Além disso, suas motivações nunca são realmente aprofundadas – sabemos por que ele faz o que faz, mas nunca chegamos realmente a compreender a real dimensão do seu ódio por Taro, ainda mais quando percebemos que ele sempre foi próximo da família do prefeito. Por que ele escolheu esse momento para se tornar inimigo de Taro? Especialmente porque – e o próprio prefeito pergunta isso a Barrès numa cena – ele poderia “herdar” a prefeitura em breve e sem problemas. São questões cruciais para o personagem de Magimel, que a série não responde.

De fato, a única personagem da série com motivações claras é Julia, a filha de Taro, vivida por Stéphane Caillard. Ela é caracterizada como alguém que nunca quis viver do sobrenome famoso do pai e isso a leva a trabalhar como repórter e a se envolver com uns sujeitos “fora do seu estrato social”, por assim dizer.
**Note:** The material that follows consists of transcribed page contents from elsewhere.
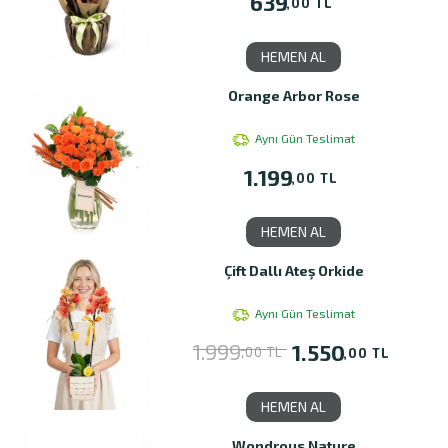
639
,00 TL
HEMEN AL
Orange Arbor Rose
Aynı Gün Teslimat
1.199
,00 TL
HEMEN AL
Çift Dallı Ateş Orkide
Aynı Gün Teslimat
1.999
1.550
,00 TL
,00 TL
HEMEN AL
Wondrous Nature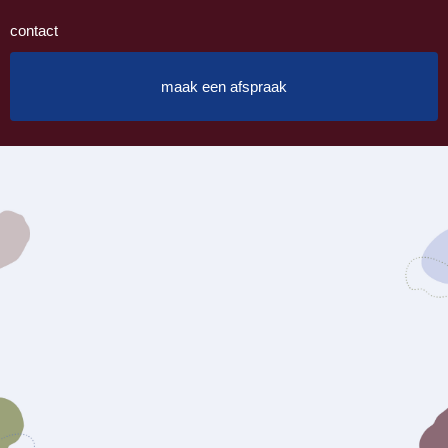
contact
maak een afspraak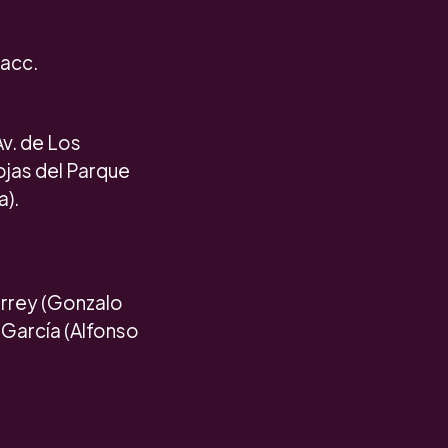
racc.
Av. de Los
ojas del Parque
a).
errey (Gonzalo
 García (Alfonso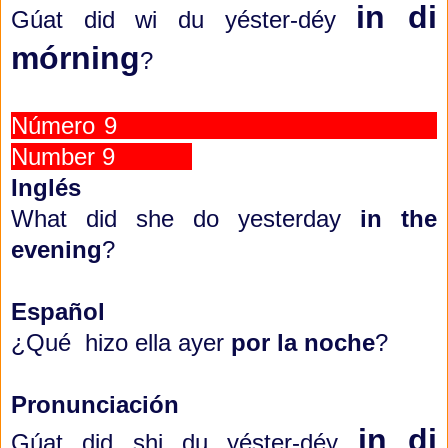
in di
Gúat did wi du yéster-déy
mórning
?
Número 9
Number 9
Inglés
What did she do yesterday
in the
evening
?
Español
¿Qué hizo ella ayer
por la noche
?
Pronunciación
in di
Gúat did shi du yéster-déy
É verdade que os dois rapazes que ficam disputando a moça são bem chatos, mas Julia é a personagem mais bem desenvolvida da série, e os relacionamentos dela com o pai e a mãe rendem os poucos momentos emotivos da temporada.

Por isso mesmo, é uma pena que a série mostre uma visão meio sexista. Praticamente todas as atrizes principais tiram a roupa em cena – Caillard, várias vezes – e as mulheres são peões no jogo masculino. Até a personagem de Nadia Farés, na teoria uma mulher poderosa, é mais lembrada pelo seu figurino, ou pelos diálogos sugestivos, do que propriamente pelo seu nome. Esse apelo sexual – uma cartada que House of Cards, por exemplo, soube usar com inteligência e numa frequência bem menor – se mostra como uma muleta da série para compensar o pouco suspense da trama. Assim como os constantes e bombásticos fade outs e as tomadas aéreas da cidade, captadas por lentes que a distorcem. Tudo em Marseille é ora forçado (o suspense), ora indefinido (os personagens), e mostrado da forma mais séria possível, alcançando o efeito contrário, o de deixar a série parecida com uma novela mal concebida e exagerada.

De novo, é difícil escapar da comparação com House of Cards: lembram-se como, logo no início do primeiro episódio da série americana, nós já conhecíamos quem era o Frank Underwood? Lembram como a cena, a fotografia e a atuação de Kevin Spacey mostravam imediatamente quem ele era? E como isso também não tardou a acontecer com a Claire? Quando se chega ao fim desta primeira temporada de Marseille, ainda não entendemos realmente quem são aquelas pessoas e o dilema fundamental da série parece bastante superficial – sério, por que Taro e Barrès não se sentam, tomam um café e fazem logo as pazes? Em alguns momentos de Marseille o ícone do Netflix é visto quando Taro faz uso do seu telefone celular. Se o usar, o prefeito consegue encontrar opções melhores de programação do que a sua própria série.